YOUR INSTRUCTIONS: Every line from the one containing "home this weekend." to the one containing "my fur-nephew again" in the records below, both included, must be set down exactly, and no other line.

____

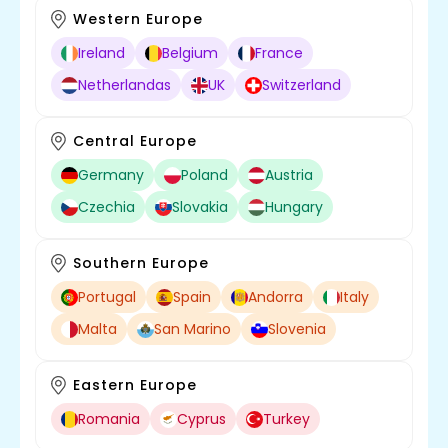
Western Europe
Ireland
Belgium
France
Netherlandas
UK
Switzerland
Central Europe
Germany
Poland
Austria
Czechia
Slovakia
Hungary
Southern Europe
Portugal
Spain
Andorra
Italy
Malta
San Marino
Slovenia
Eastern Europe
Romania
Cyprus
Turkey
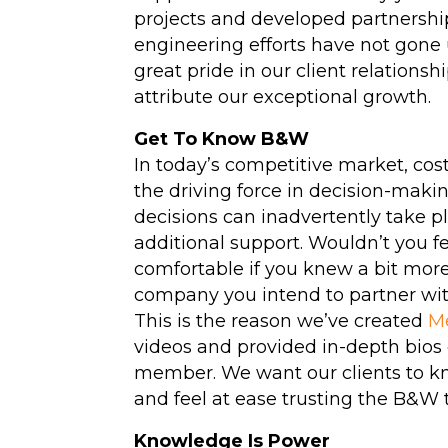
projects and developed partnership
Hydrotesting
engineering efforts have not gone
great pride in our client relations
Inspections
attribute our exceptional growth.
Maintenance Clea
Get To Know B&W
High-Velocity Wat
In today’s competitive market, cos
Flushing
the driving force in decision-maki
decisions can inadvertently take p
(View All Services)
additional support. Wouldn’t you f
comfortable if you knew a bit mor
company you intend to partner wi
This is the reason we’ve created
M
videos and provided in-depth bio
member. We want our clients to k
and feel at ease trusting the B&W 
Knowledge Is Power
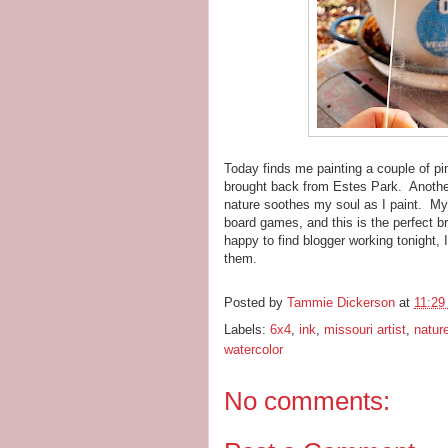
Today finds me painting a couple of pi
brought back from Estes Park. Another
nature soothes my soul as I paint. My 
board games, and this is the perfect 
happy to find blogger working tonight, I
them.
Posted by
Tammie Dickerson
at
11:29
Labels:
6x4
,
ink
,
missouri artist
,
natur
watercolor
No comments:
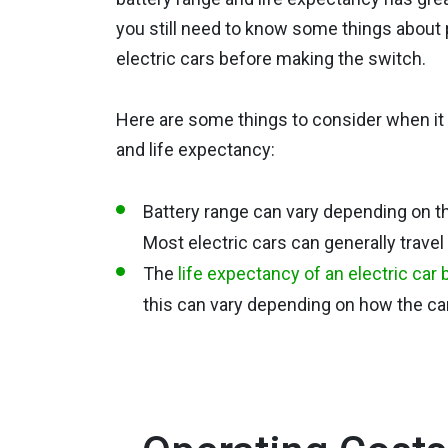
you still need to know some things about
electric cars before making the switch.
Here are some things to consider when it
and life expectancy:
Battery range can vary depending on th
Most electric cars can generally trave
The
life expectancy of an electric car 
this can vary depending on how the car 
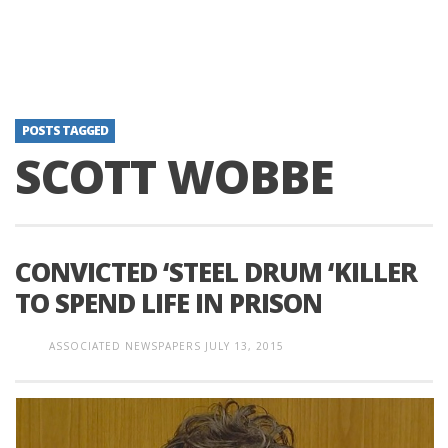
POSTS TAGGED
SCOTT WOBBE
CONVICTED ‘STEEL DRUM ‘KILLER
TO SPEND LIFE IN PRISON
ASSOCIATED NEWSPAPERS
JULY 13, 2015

____

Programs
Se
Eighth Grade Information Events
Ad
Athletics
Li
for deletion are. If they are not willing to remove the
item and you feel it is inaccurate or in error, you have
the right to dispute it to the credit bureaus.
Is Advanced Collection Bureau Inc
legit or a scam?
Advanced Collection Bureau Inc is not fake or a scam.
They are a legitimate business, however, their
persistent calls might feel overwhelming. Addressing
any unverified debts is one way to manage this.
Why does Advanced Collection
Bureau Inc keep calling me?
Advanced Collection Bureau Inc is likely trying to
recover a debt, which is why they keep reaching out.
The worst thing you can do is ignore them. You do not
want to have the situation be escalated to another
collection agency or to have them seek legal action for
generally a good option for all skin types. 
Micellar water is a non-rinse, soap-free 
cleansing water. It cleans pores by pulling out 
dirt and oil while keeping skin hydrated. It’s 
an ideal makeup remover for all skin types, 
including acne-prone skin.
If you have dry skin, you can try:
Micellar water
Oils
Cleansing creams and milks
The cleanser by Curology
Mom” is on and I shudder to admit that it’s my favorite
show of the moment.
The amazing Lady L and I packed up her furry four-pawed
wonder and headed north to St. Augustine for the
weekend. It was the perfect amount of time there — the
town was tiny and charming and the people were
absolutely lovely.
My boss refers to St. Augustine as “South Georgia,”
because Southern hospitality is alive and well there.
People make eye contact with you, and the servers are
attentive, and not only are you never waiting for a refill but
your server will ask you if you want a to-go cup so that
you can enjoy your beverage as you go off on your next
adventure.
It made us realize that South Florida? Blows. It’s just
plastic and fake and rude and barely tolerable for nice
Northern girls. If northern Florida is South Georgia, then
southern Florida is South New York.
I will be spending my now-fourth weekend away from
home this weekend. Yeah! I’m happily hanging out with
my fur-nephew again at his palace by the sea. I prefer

____

WORKED SOLUTION:
home this weekend. Yeah! I’m happily hanging out with
my fur-nephew again at his palace by the sea. I prefer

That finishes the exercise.